Do I know any artists whose work truly reflects who they are? I can think of dozens whom I admire, particularly because it does reflect the person I have come to “know”. I think that their art has helped me discover different ways of seeing the world around me. But do I know them? Sometimes I catch a glimpse of who they are, but I believe that the sum total of all our work is only a facet of who we really are, who we show the world, just as we can only know people in the limited sense through other mediums like Livejournal where the words on the screen do not reflect always reflect the breadth and depth of experience, tone and nuances that lie unheard between the lines. Visual art is just as vulnerable to misinterpretation as written communication . I admire artists who think outside the box, who see the world differently than I. I especially treasure those who allow me to glimpse their world and aren‘t cranking out cookie cutter art. Art can be such an intimate exchange between artist and viewer, but unless you know the artist you might not have the code to translate what they are saying.

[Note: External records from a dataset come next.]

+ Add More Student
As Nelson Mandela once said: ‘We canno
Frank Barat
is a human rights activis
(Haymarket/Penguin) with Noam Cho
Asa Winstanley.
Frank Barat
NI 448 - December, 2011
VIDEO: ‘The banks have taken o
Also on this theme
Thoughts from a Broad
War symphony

Because of work and the demands on my time and energy in my personal life this week I’ve not had time to finish the small project I started in response. I decided to work in a medium in which I’m not comfortable. When I finish the small polymer clay figure I started I will post it another day.  

Cynthia Gaub

Tuesday, September 15th, 2009

Cynthia’s entry includes images which can be seen in her blog

Do you find that the statement “You can tell a lot about a person by the art that they make” is true?
Yes and no.
As an art teacher I do learn a lot about my students through their artwork, but they are really new to art, most don’t consider themselves artist yet, but they are pre-teens so EVERY thing is about them so they usually put a lot of their personality (or sometimes the parts that they want people to know about) into their art. Some of my assignments ask them to put that sort of thing out there.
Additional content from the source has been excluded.